— What this task involves —
Starting at the line holding "vores dygtige undervisere." and finishing at the line holding "C'est en entendant", transcribe the material exactly, keeping both ends but no pictures.

— Source information —
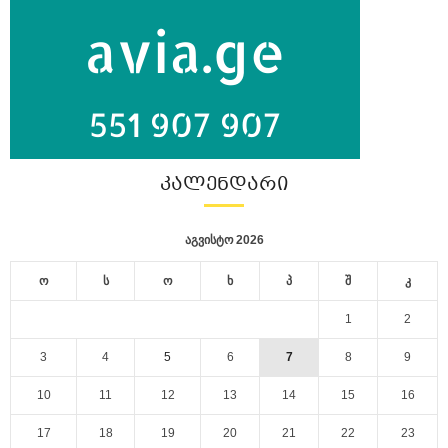
ᲙᲐᲚᲔᲜᲓᲐᲠᲘ
აგვისტო 2026
ო
ს
ო
ხ
პ
შ
კ
1
2
3
4
5
6
7
8
9
10
11
12
13
14
15
16
17
18
19
20
21
22
23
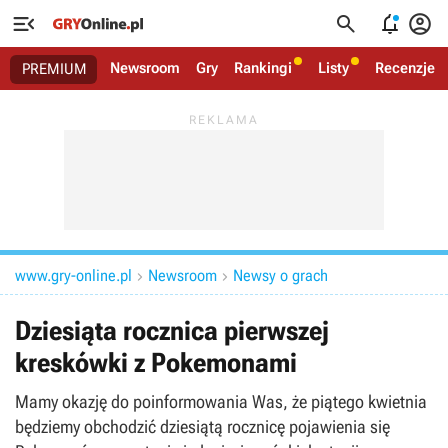




Newsroom
Gry
Rankingi
Listy
Recenzje
PREMIUM
www.gry-online.pl
Newsroom
Newsy o grach


Dziesiąta rocznica pierwszej
kreskówki z Pokemonami
Mamy okazję do poinformowania Was, że piątego kwietnia
będziemy obchodzić dziesiątą rocznicę pojawienia się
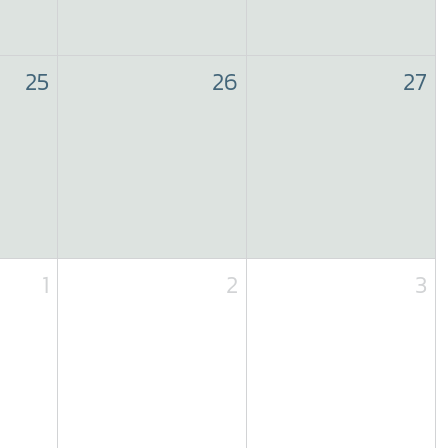
25
26
27
1
2
3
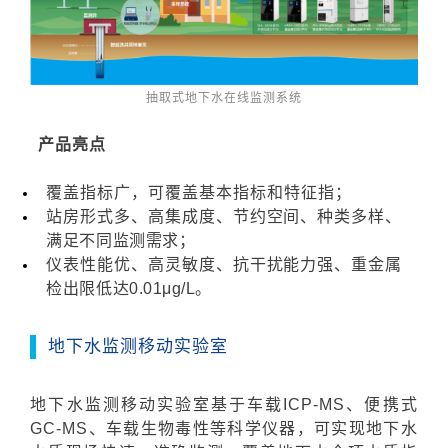
抽取式地下水在线监测系统
产品亮点
覆盖指标广，可覆盖基本指标和特征指；
站房形式多、高集成度、节约空间、种类多样、
满足不同监测需求；
仪表性能优、高灵敏度、抗干扰能力强、重金属
检出限低达0.01μg/L。
地下水监测移动实验室
地下水监测移动实验室基于车载ICP-MS、便携式
GC-MS、车载生物毒性等科学仪器，可实现地下水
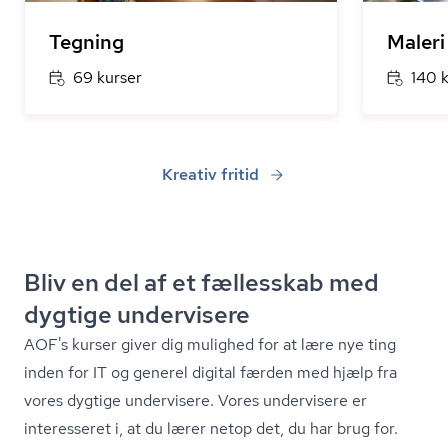
Tegning
Maleri
69 kurser
140 
Kreativ fritid
Bliv en del af et fællesskab med
dygtige undervisere
AOF's kurser giver dig mulighed for at lære nye ting
inden for IT og generel digital færden med hjælp fra
vores dygtige undervisere. Vores undervisere er
interesseret i, at du lærer netop det, du har brug for.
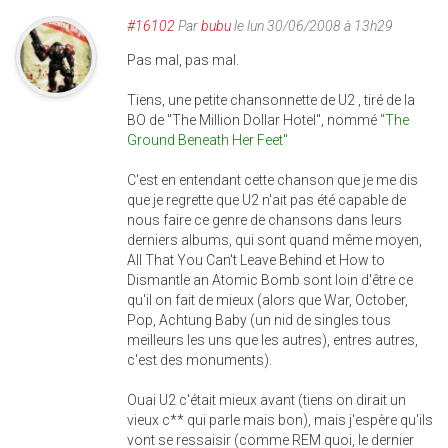
#16102
Par
bubu
le lun 30/06/2008 à 13h29
Pas mal, pas mal.
Tiens, une petite chansonnette de U2 , tiré de la
BO de "The Million Dollar Hotel", nommé
"The
Ground Beneath Her Feet"
C'est en entendant cette chanson que je me dis
que je regrette que U2 n'ait pas été capable de
nous faire ce genre de chansons dans leurs
derniers albums, qui sont quand même moyen,
All That You Can't Leave Behind et How to
Dismantle an Atomic Bomb sont loin d'être ce
qu'il on fait de mieux (alors que War, October,
Pop, Achtung Baby (un nid de singles tous
meilleurs les uns que les autres), entres autres,
c'est des monuments).
Ouai U2 c'était mieux avant (tiens on dirait un
vieux c** qui parle mais bon), mais j'espère qu'ils
vont se ressaisir (comme REM quoi, le dernier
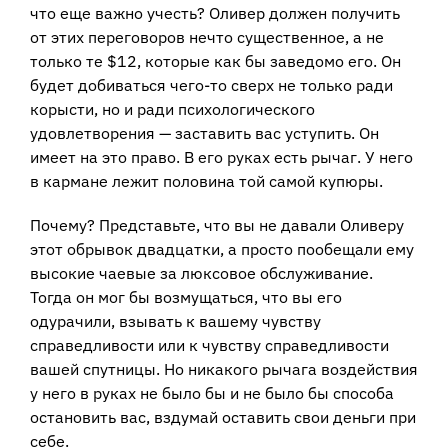
что еще важно учесть? Оливер должен получить
от этих переговоров нечто существенное, а не
только те $12, которые как бы заведомо его. Он
будет добиваться чего-то сверх не только ради
корысти, но и ради психологического
удовлетворения — заставить вас уступить. Он
имеет на это право. В его руках есть рычаг. У него
в кармане лежит половина той самой купюры.
Почему? Представьте, что вы не давали Оливеру
этот обрывок двадцатки, а просто пообещали ему
высокие чаевые за люксовое обслуживание.
Тогда он мог бы возмущаться, что вы его
одурачили, взывать к вашему чувству
справедливости или к чувству справедливости
вашей спутницы. Но никакого рычага воздействия
у него в руках не было бы и не было бы способа
остановить вас, вздумай оставить свои деньги при
себе.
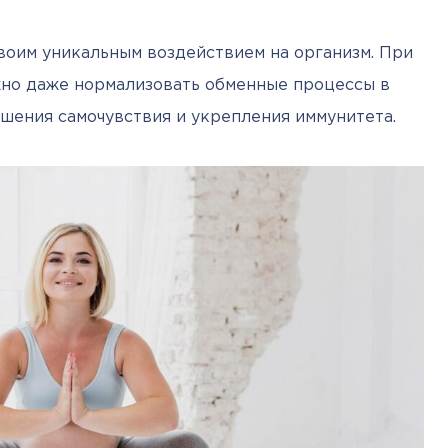
воим уникальным воздействием на организм. При 
но даже нормализовать обменные процессы в 
чшения самочувствия и укрепления иммунитета.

— Your solution —
vores dygtige undervisere. Vores undervisere er
interesseret i, at du lærer netop det, du har brug for.
#16102
Par
bubu
le lun 30/06/2008 à 13h29
Pas mal, pas mal.
Tiens, une petite chansonnette de U2 , tiré de la
BO de "The Million Dollar Hotel", nommé
"The
Ground Beneath Her Feet"
C'est en entendant cette chanson que je me dis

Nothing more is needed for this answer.